Spice and Herb Garden, Rasa Sayang, Batu Ferinngi, Penang

Shangri-La’s Rasa Sayang Resort and Spa, Penang is an outdoor lover’s dream with its sheltering, centuries old rain trees in a sprawling 30-acre resort and a tropical herb garden. The resort’s herb garden is one of the main attractions of the resort.
Chefs from the Spice Market Café and Feringgi Grill use the herbs in the herb garden to give a local, Asian twist to their cooking. The chefs use torch ginger, for example, in making the local delicacy laksa, while turmeric, cardamom, and greater and lesser galangal are the key ingredients for making a curry base.
The 140-square-metre (approximately 1,500-square-foot) garden contains a wide selection of herbs and spices, including some rare varieties such as sawtooth coriander, Indonesian bay leaf or daun salam and a sweet leaf known as stevia.

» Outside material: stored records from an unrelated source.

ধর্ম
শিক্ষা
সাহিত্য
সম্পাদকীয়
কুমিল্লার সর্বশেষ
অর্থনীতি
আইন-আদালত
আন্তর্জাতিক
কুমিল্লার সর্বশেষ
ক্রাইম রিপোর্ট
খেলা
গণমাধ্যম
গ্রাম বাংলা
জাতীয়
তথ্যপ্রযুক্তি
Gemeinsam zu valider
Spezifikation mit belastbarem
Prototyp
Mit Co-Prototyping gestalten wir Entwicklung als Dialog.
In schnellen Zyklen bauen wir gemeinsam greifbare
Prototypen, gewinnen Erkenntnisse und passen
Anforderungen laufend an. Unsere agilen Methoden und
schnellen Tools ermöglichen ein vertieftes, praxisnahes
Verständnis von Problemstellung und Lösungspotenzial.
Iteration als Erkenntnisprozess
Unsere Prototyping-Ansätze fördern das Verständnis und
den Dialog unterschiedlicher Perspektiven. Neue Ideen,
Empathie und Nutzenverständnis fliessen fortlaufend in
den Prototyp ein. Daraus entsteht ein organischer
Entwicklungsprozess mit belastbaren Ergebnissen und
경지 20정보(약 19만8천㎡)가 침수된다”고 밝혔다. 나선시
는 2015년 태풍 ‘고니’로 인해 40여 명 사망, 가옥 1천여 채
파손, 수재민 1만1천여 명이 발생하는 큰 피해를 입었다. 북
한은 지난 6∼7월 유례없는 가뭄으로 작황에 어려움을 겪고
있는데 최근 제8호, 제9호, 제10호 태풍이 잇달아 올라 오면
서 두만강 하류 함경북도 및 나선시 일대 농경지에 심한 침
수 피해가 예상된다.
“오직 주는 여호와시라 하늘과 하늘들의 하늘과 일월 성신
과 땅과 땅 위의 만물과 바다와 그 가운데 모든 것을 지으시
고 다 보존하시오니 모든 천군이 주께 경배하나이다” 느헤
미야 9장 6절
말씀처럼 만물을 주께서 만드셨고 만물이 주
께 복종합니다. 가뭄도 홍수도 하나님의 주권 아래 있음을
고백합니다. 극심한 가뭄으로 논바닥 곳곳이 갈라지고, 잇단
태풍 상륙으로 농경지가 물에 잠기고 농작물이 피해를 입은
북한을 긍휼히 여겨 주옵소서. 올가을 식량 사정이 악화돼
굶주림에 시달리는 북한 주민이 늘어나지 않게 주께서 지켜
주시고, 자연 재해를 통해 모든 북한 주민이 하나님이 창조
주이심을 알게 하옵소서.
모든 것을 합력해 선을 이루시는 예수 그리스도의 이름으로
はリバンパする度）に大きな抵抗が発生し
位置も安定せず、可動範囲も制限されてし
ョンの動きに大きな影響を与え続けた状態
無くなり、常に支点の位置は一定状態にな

Daun salam is rarely found outside of Indonesia, and it is a key ingredient for tenderising meat cuts. Stevia is often used as a sugar substitute for both diabetics and the health conscious.

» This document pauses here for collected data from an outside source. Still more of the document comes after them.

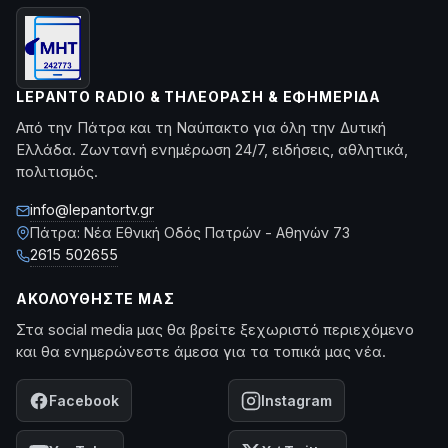
LEPANTO RADIO & ΤΗΛΕΌΡΑΣΗ & ΕΦΗΜΕΡΊΔΑ
Από την Πάτρα και τη Ναύπακτο για όλη την Δυτική
Ελλάδα. Ζωντανή ενημέρωση 24/7, ειδήσεις, αθλητικά,
πολιτισμός.
info@lepantortv.gr
Πάτρα: Νέα Εθνική Οδός Πατρών - Αθηνών 73
2615 502655
ΑΚΟΛΟΥΘΉΣΤΕ ΜΑΣ
Στα social media μας θα βρείτε ξεχωριστό περιεχόμενο
και θα ενημερώνεστε άμεσα για τα τοπικά μας νέα.
Facebook
Instagram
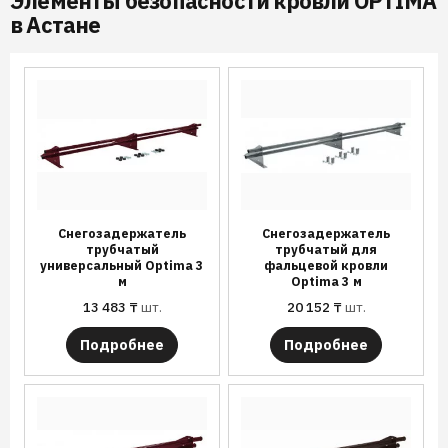
Элементы безопасности кровли OPTIMA
в Астане
Снегозадержатель
Снегозадержатель
трубчатый
трубчатый для
универсальный Optima 3
фальцевой кровли
м
Optima 3 м
13 483
₸
шт.
20 152
₸
шт.
Подробнее
Подробнее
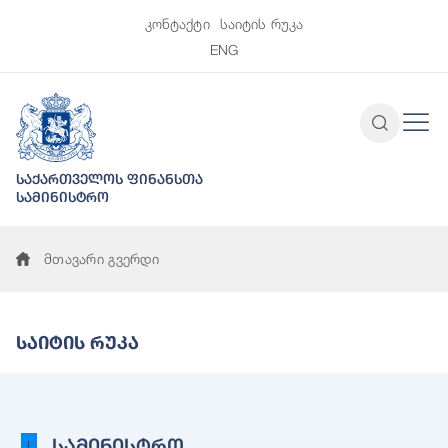
კონტაქტი
საიტის რუკა
ENG
საქართველოს ფინანსთა
სამინისტრო
მთავარი გვერდი
Საიტის Რუკა
სამინისტრო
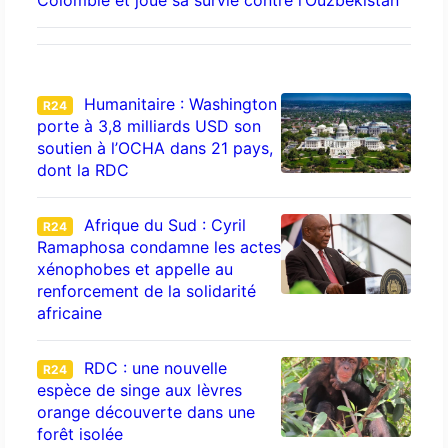
Colombie et joue sa survie contre l’Ouzbékistan
Humanitaire : Washington
R24
porte à 3,8 milliards USD son
soutien à l’OCHA dans 21 pays,
dont la RDC
Afrique du Sud : Cyril
R24
Ramaphosa condamne les actes
xénophobes et appelle au
renforcement de la solidarité
africaine
RDC : une nouvelle
R24
espèce de singe aux lèvres
orange découverte dans une
forêt isolée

Other plants and shrubs cultivated at the home-grown plot include lemon grass, Indian borage, bird’s eye chilli, wild pepper, black pepper, sweet leaf, Thai basil, kaffir lime, lime and screwpine leaf. Also to be found are robusta coffee beans, vanilla, cocoa, cat’s whiskers, Ceylon cinnamon, curry leaves, nutmeg and cloves.
The herb garden is located adjacent to the golf course and eco centre. Christopher Oh, the resort’s grounds and landscape manager, conducts garden tours every Wednesday at 11 a.m. for in-house guests.

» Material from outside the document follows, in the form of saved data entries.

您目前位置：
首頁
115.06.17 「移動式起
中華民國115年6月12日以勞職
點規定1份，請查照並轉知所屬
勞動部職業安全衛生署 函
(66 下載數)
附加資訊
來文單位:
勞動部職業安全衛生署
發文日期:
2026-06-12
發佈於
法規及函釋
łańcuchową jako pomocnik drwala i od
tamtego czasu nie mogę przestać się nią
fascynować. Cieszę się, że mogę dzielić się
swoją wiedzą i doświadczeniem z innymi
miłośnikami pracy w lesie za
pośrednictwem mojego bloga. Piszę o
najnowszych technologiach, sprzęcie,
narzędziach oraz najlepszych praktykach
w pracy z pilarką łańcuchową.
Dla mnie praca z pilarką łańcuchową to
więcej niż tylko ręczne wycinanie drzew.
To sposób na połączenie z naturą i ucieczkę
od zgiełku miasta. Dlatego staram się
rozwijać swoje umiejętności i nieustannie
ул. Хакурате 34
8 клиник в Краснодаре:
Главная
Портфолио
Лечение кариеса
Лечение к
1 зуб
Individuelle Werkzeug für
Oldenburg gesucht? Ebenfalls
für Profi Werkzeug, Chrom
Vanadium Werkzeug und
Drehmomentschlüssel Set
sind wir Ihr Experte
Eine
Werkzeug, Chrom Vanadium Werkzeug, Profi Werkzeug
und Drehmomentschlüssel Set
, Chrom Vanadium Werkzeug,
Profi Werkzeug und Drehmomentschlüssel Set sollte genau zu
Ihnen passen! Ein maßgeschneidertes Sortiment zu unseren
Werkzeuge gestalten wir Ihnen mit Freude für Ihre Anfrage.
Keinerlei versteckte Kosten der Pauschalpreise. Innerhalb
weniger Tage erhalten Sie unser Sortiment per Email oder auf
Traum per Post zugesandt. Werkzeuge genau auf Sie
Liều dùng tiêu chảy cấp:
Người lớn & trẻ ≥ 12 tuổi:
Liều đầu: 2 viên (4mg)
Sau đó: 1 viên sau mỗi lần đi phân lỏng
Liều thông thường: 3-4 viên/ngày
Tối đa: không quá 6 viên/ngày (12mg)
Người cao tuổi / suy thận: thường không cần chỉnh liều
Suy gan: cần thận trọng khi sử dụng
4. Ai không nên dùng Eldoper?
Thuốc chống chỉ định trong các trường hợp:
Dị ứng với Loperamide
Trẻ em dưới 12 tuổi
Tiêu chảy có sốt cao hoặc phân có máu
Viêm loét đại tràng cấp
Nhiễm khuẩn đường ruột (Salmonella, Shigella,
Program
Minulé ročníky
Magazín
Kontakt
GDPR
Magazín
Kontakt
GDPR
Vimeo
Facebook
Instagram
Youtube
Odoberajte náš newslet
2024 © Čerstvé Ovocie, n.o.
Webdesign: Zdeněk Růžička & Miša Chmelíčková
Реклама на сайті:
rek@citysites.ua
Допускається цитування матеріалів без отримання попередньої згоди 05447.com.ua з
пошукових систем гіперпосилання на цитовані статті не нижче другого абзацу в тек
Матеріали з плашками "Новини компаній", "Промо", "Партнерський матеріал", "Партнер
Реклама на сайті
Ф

“We are very fortunate indeed to be able to get some of our locally sourced ingredients fresh from our very own spice garden. This is one of the small steps the resort has initiated in order to make the resort more eco-friendly. Our guests are also very keen on our garden, as most of them love the outdoors. The spices we grow in our garden are the very same species that made Penang a famed port of call in the bygone, seafaring days of the spice trade almost three centuries ago,” said Amelia Lim, corporate social responsibility executive for Shangri-La’s Rasa Sayang Resort and Spa, Penang and Golden Sands Resort, Penang.

6 Comments

  1. ooo, what a cool idea! i guess it'd be difficult for most hotel restaurants in KL's city center to emulate this idea though, since space is scarce…

  2. love the herb garden. i can only think of palace of The Golden Horses being the other other to have their own herb garden. Done correctly, hotels can actually incorporate it as part of their landscape.